Bug #1792979 reported by Drew Freiberger
6
This bug affects 1 person
Affects Status Importance Assigned to Milestone
juju-core
Won't Fix
Undecided
Unassigned

Bug Description

We recently had a juju admin user password change on a controller with "juju change-user-password"

In our juju installs, we store the password in ~/.local/share/juju/accounts.yaml as plaintext. When juju change-user-password is called, it removes the password from this accounts.yaml file and creates a macaroon in the ~/.local/share/juju/cookies/ directory, but that cookie expires in ~8 hours. This then leaves an admin returning to use the shared account without access to manage the cloud w/out knowing this password.

I'd like to request that if the current cloud access mechanism is via password entry in accounts.yaml, that change-user-password updates the password in that file rather than removing the password from the file.

To Reproduce:

juju change-user-password
<enter new password such as 'foobar'>
<again>
vi ~/.local/share/juju/accounts.yaml
Added "password: foobar" under the controllers-><controllername> heading at same level as "user: admin".
Remove any relevant macaroon from ~/.local/share/juju/cookies/<controllername>.json
run 'juju status'
you should now have 'null' within the cookie .json file and should have authed via the password in accounts.yaml.

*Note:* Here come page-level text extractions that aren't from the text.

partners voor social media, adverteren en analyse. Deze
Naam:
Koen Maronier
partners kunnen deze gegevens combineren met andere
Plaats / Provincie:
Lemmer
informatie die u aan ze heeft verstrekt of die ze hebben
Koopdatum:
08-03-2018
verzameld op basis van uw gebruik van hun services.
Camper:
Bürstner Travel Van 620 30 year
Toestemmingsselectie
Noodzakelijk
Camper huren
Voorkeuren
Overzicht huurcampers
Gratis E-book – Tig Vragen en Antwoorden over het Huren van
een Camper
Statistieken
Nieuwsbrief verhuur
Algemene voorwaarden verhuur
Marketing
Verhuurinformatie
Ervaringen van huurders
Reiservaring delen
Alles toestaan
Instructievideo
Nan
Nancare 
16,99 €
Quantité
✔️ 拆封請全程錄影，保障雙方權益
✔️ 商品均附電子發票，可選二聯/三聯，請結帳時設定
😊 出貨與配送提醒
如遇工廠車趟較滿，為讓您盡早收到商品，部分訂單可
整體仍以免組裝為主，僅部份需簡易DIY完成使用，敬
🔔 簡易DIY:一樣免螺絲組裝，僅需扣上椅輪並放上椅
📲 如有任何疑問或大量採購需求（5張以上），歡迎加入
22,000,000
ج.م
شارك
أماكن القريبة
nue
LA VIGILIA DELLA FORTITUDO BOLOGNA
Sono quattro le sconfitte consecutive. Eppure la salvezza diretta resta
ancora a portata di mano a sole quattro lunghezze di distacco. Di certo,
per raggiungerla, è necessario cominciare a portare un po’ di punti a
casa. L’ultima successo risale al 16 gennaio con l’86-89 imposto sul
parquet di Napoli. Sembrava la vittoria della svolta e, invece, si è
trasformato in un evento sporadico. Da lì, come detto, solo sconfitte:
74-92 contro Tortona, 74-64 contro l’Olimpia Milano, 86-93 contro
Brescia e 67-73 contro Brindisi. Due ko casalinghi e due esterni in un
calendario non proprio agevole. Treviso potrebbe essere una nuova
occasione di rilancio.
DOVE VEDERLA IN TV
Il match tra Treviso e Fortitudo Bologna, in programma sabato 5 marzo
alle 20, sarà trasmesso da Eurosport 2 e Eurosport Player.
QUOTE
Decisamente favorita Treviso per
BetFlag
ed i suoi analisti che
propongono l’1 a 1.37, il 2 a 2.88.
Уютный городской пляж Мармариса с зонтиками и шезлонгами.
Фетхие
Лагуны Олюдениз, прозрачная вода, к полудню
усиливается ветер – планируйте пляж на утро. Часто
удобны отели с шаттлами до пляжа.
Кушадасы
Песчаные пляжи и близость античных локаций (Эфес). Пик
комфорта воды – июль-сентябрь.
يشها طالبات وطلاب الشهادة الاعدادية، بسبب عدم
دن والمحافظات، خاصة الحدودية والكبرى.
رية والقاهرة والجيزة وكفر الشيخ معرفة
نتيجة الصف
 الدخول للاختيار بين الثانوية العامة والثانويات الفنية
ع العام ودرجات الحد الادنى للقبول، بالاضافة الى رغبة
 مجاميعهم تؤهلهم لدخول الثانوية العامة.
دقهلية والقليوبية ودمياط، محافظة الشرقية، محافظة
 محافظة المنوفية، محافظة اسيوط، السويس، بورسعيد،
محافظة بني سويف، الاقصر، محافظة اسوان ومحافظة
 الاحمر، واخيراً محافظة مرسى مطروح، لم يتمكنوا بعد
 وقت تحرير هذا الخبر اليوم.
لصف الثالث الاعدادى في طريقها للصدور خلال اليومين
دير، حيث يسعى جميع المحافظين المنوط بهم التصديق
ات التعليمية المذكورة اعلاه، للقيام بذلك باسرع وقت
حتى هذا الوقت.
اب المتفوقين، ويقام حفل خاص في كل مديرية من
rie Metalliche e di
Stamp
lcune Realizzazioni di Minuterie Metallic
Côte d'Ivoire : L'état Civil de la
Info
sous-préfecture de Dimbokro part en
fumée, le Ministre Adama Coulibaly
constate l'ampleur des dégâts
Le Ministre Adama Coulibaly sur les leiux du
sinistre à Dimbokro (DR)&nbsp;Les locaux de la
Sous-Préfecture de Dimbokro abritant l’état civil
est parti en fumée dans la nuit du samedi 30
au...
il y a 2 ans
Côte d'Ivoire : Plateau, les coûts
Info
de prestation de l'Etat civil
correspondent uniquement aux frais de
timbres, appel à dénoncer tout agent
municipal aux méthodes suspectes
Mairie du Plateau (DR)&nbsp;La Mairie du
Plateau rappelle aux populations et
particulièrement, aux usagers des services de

Now, if you "juju change-user-password" again to something like "george", you'll find that the password: attribute is removed from accounts.yaml and you'll have a new macaroon valid for 8 hours in the cookies directory.

It would be useful for continuity sake for "george" to be stored in the accounts.yaml file if "foobar" was in there previously, instead of dropping a new cookie.

Revision history for this message
Richard Harding (rharding) wrote :

This is by design. When you first bootstrap the admin user hasn't provided any password details. If a password is set it should not be recorded where it could be reached. It's now a "something you know" part of security and so it's like other services when you submit a username and a password it's not documented and must be something that you know.

Best practice would be to create new user accounts for different users and grant them superuser access so that they behave as admin users but have unique accounts that can be audited individually.